##### MATERIAL FOR THIS EXERCISE #####

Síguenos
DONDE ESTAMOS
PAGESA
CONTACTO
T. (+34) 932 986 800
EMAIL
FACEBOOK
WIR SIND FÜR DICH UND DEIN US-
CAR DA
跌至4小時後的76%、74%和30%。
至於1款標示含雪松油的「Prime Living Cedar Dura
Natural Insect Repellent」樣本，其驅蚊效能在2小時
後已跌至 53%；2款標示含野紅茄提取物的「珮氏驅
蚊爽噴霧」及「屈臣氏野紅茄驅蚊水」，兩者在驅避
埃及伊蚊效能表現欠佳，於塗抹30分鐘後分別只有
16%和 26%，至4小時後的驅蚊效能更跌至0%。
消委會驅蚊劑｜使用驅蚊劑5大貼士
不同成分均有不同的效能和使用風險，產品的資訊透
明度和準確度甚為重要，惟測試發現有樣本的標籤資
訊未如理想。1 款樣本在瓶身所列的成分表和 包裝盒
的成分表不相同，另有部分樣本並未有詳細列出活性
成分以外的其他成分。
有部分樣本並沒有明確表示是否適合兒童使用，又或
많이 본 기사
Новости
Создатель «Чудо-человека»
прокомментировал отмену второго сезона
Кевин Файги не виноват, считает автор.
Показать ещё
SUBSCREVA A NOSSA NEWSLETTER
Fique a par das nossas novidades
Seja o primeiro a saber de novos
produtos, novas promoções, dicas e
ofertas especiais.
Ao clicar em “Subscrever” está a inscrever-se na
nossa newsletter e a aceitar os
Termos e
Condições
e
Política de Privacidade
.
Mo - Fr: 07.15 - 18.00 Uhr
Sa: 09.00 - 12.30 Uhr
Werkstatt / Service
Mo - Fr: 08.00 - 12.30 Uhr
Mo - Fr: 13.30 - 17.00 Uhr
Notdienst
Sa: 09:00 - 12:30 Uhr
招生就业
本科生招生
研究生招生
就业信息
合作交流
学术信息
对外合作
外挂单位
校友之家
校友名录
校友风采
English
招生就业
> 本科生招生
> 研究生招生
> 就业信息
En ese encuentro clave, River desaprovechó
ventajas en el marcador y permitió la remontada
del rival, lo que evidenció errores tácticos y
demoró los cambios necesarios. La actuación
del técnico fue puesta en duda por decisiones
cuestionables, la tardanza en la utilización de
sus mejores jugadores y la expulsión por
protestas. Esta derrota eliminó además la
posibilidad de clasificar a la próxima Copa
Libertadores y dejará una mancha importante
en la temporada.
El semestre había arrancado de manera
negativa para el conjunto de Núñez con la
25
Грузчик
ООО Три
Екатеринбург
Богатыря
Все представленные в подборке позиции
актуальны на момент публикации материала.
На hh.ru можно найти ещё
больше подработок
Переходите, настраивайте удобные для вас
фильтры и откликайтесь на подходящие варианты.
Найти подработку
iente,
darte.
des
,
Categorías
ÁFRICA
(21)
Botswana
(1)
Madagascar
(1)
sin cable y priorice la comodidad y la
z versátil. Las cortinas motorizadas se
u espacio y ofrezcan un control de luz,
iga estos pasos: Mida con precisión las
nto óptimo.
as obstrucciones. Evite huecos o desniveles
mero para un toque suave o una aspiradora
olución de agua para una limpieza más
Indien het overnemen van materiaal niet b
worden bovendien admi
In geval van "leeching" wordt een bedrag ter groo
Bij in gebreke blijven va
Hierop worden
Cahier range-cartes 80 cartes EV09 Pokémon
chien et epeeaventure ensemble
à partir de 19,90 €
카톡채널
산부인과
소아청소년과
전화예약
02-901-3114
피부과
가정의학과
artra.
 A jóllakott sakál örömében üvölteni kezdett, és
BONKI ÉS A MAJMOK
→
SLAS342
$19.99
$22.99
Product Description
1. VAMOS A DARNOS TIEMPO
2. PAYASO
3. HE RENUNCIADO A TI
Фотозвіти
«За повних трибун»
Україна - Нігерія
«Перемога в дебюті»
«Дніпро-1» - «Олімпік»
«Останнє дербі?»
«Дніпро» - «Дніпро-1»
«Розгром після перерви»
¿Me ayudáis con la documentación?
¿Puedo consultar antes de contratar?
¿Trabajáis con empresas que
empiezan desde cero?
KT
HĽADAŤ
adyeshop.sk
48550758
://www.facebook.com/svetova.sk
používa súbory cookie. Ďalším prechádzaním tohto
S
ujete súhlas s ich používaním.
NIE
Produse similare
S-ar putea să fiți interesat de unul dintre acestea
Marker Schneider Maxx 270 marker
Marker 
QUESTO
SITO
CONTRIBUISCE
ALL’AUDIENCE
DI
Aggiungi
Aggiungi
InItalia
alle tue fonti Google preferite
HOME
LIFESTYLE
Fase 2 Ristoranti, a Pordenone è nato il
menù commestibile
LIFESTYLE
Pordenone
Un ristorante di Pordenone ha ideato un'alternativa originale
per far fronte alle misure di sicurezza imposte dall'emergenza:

#####

# YOUR OBJECTIVE
Which lines in the records contain the word "Marker"? Copy each one.

# RESPONSE AREA
Marker Schneider Maxx 270 marker
Marker 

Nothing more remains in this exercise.